Her strong words come after more details emerged over the weekend about the chaos and confusion aboard the doomed ferry as the disaster unfolded in the cold waters of the Yellow Sea off South Korea's southwest coast.
A radio transcript released by authorities suggested that passengers on the ship couldn't reach lifeboats to escape because the ship tilted so quickly that it left many of them unable to move.
As the search goes on, the actions of the captain and crew remain under scrutiny.
The captain was not in the steering room when the accident took place, according to police and his own account.
He said he plotted the ship's course, and then went to his cabin briefly "to tend to something." It was then, the captain said, that the accident happened.
A crew member, described as the third mate and identified only as Park, appeared in handcuffs with Capt. Lee at the weekend.
The third mate said she did not make a sharp turn, but "the steering turned much more than usual."
The captain and the third mate both apologized to the bereaved families.
Park is facing charges including negligence and causing injuries leading to deaths, authorities said.
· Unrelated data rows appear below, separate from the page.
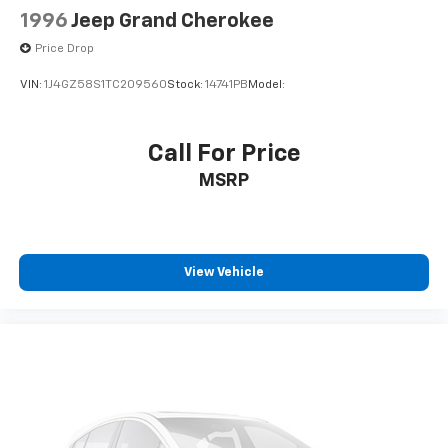
1996
Jeep Grand Cherokee
Price Drop
VIN:
1J4GZ58S1TC209560
Stock:
14741PB
Model:
Call For Price
MSRP
View Vehicle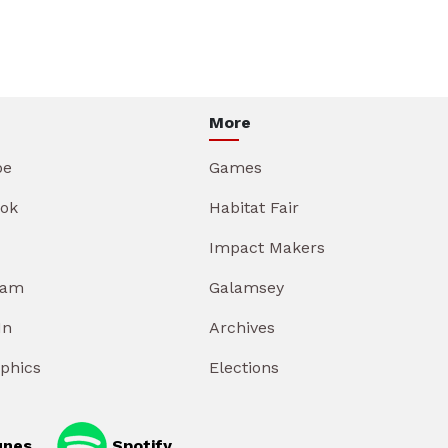
More
be
Games
ok
Habitat Fair
Impact Makers
ram
Galamsey
In
Archives
aphics
Elections
unes
Spotify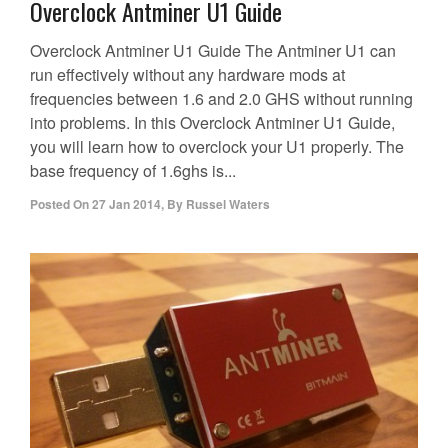
Overclock Antminer U1 Guide
Overclock Antminer U1 Guide The Antminer U1 can
run effectively without any hardware mods at
frequencies between 1.6 and 2.0 GHS without running
into problems. In this Overclock Antminer U1 Guide,
you will learn how to overclock your U1 properly. The
base frequency of 1.6ghs is...
Posted On
27 Jan 2014
,
By
Russel Waters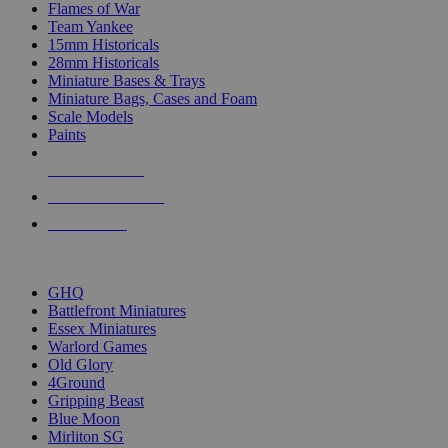
Flames of War
Team Yankee
15mm Historicals
28mm Historicals
Miniature Bases & Trays
Miniature Bags, Cases and Foam
Scale Models
Paints
NEW RELEASES
RECENT ARRIVALS
PRE-ORDERS
TOP HISTORICAL MINI PUBLISHERS
GHQ
Battlefront Miniatures
Essex Miniatures
Warlord Games
Old Glory
4Ground
Gripping Beast
Blue Moon
Mirliton SG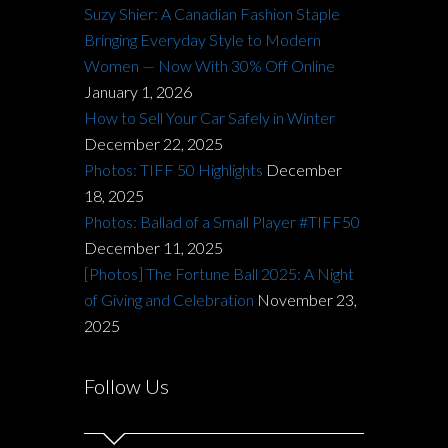
Suzy Shier: A Canadian Fashion Staple
Bringing Everyday Style to Modern
Women — Now With 30% Off Online
January 1, 2026
How to Sell Your Car Safely in Winter
December 22, 2025
Photos: TIFF 50 Highlights
December
18, 2025
Photos: Ballad of a Small Player #TIFF50
December 11, 2025
[Photos] The Fortune Ball 2025: A Night
of Giving and Celebration
November 23,
2025
Follow Us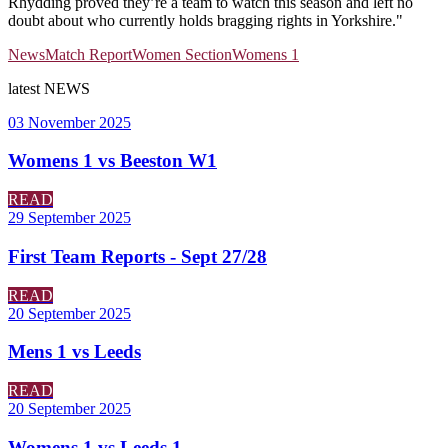
Rhydding proved they’re a team to watch this season and left no
doubt about who currently holds bragging rights in Yorkshire."
News
Match Report
Women Section
Womens 1
latest
NEWS
03 November 2025
Womens 1 vs Beeston W1
READ
29 September 2025
First Team Reports - Sept 27/28
READ
20 September 2025
Mens 1 vs Leeds
READ
20 September 2025
Womens 1 vs Leeds 1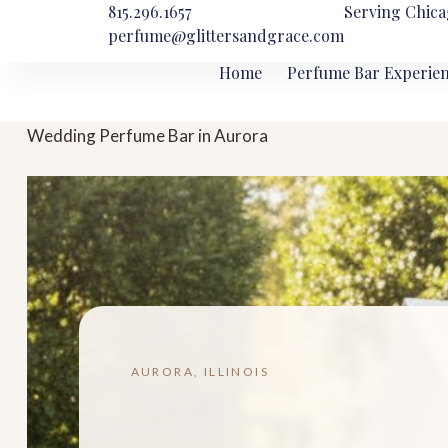
815.296.1657
Serving Chica
perfume@glittersandgrace.com
Home
Perfume Bar Experie
Wedding Perfume Bar in Aurora
AURORA, ILLINOIS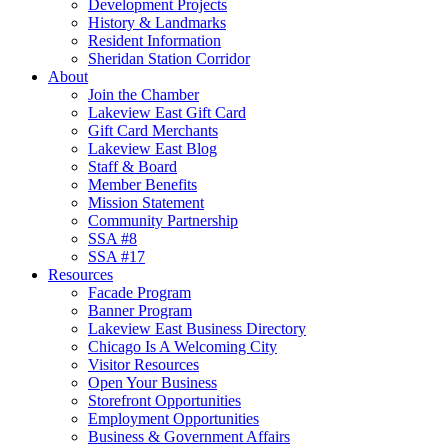
Development Projects
History & Landmarks
Resident Information
Sheridan Station Corridor
About
Join the Chamber
Lakeview East Gift Card
Gift Card Merchants
Lakeview East Blog
Staff & Board
Member Benefits
Mission Statement
Community Partnership
SSA #8
SSA #17
Resources
Facade Program
Banner Program
Lakeview East Business Directory
Chicago Is A Welcoming City
Visitor Resources
Open Your Business
Storefront Opportunities
Employment Opportunities
Business & Government Affairs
A technician with the surname Cho is also facing the same charges, they said.
The captain was one those rescued soon after the Sewol began to sink, violating an "internationally recognized rule that a captain must stay on the vessel," maritime law attorney Jack Hickey said.
"Pretty much every law, rule, regulation and standard throughout the world says that yes, the captain must stay with the ship until all personnel are safely off of the ship, certainly passengers."